Dmitry Taganov, the head of the Inkom real estate company’s analytical center, said Moscow’s peculiar subsoil presents daunting challenges to high-rise builders, adding to construction overhead in both money and time. “Unlike New York City, which sits securely on a basaltic slab, the top layer of Moscow’s land mass is a mix of soft ice-borne sediments, sands and marine clay,” Taganov said. “Getting to a solid layer needed for high-rise construction sometimes requires burrowing 50 meters deep. That racks up construction costs by 30 to 40 percent.” On top of this, the city’s infrastructure, especially the Soviet-era communication lines, are old and worn out, while about 50 percent of the city’s water and drainage pipes require immediate replacement, Taganov said. “Perhaps the most serious danger in Moscow is the complete absence of geological monitoring services to gauge the temperature of groundwater,” he said. Groundwater can heat up to excessive temperatures, leading to topsoil caving in—a danger in skyscraper construction, Taganov said. “Many of the accident-prone parts of the city are not monitored at all, and the city still lacks modern automatic monitoring systems that could supply high-rise builders with accurate data.”

Cookie-cutter city

Another City Hall pet project, the New Moscow Ring, an ambitious plan to surround the city with hundreds of skyscrapers, was hailed as one of City Hall’s grandest construction projects when it was unveiled in 1999. Conceived as the 21st century’s answer to the Stalin era’s famous “Seven Sisters,” the New Moscow Ring envisioned 200 skyscrapers at 60 different sites on the peripheries of the city. But industry executives and developers have complained that it is beset with problems, from poor visibility studies to a lack of expertise and a complete absence of clear-cut guidelines.

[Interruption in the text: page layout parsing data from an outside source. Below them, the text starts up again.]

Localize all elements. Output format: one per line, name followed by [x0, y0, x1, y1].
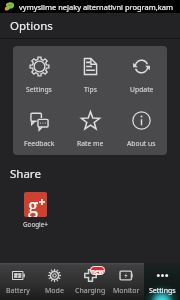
staticText: Google+ — [23, 220, 48, 229]
staticText: Charging — [75, 286, 106, 296]
staticText: Monitor — [113, 286, 140, 296]
button[interactable]: Update — [116, 46, 167, 100]
staticText: Feedback — [24, 139, 55, 148]
button[interactable]: Monitor — [108, 263, 144, 300]
staticText: Options — [10, 18, 53, 34]
staticText: Rate me — [77, 139, 104, 148]
staticText: About us — [127, 139, 156, 148]
staticText: Update — [130, 85, 154, 94]
button[interactable]: Settings — [144, 263, 180, 300]
button[interactable]: Mode — [36, 263, 72, 300]
staticText: new — [91, 267, 104, 274]
staticText: g — [28, 193, 39, 217]
button[interactable]: g — [22, 192, 48, 229]
staticText: Battery — [6, 286, 30, 296]
staticText: Settings — [149, 286, 176, 296]
staticText: Settings — [26, 85, 52, 94]
button[interactable]: Battery — [0, 263, 36, 300]
staticText: Mode — [45, 286, 64, 296]
button[interactable]: Tips — [65, 46, 116, 100]
button[interactable]: new — [72, 263, 108, 300]
button[interactable]: Rate me — [65, 100, 116, 155]
staticText: vymyslime nejaky alternativni program,ka… — [19, 2, 174, 12]
button[interactable]: Settings — [13, 46, 65, 100]
button[interactable]: About us — [116, 100, 167, 155]
staticText: Share — [10, 166, 41, 182]
button[interactable]: Feedback — [13, 100, 65, 155]
staticText: Tips — [84, 85, 97, 94]
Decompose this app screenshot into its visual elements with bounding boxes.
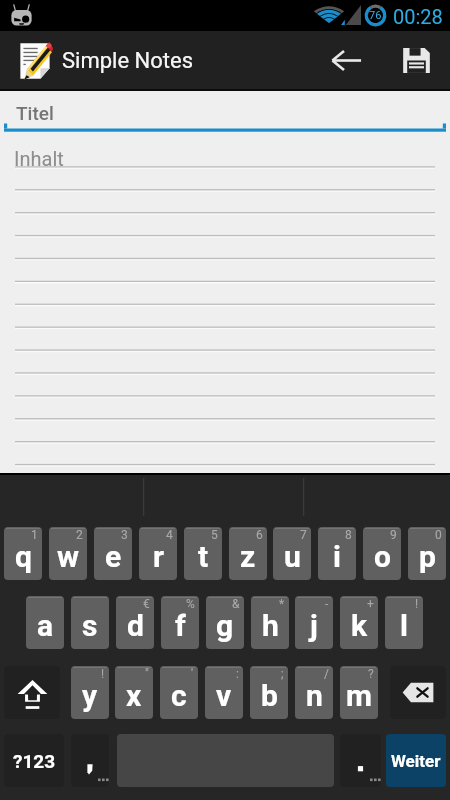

Yury Sinyayev, the marketing director of the KONTI Group, the main developer of New Moscow Ring, said a lack of uniform guidelines and norms of high-rise construction have forced developers to resort to a trial-and-error system, and many try to work out separate parameters for individual projects. The new skyscrapers, he said, have also been known to put a heavy burden on the local infrastructure in the form of clogged access roads and inadequate parking spaces where they are located. “The project does not appear to have been thoroughly thought out,” said Sinyayev. “The biggest threat has been a lack of proper documentation of the city’s underground communication network.”

Moscow’s preservation activists have also kicked against most of the items that make up the controversial 15-year-long development plan for the city, saying that it is destroying historic buildings to make way for the cravings of modern cities. In July bulldozers knocked down the 19th-century Moscow Alekseyev Mansion, which was located in a special conservation zone in southern Moscow, to make room for an eight-storey hotel. The building had been one of the last remaining examples of the so-called “Moscow Empire Style” of architecture that belonged to generations of Russian merchants. The Public Chamber protested against the demolition, criticizing the city in a statement for its development plans, saying it would “kill off the remains of genuine old Moscow.” It also called for the mansion to be rebuilt.

The controversy over the Alekseyev Mansion—and fears of future demolitions—follow the destruction of several historical buildings in Moscow’s Kadashi District to make way for a large residential complex. Natalya Samover, an Arkhnadzor activist, said historic buildings are the flesh of the city. If the authorities continue to rid the city of historic buildings, Moscow will lose its unique architectural character, she said. “What is happening is an organized assault on the historical aspects of Moscow,” Samover said. “In the near future, are we going to live in the real Moscow or a cluttered expanse called Moscow?”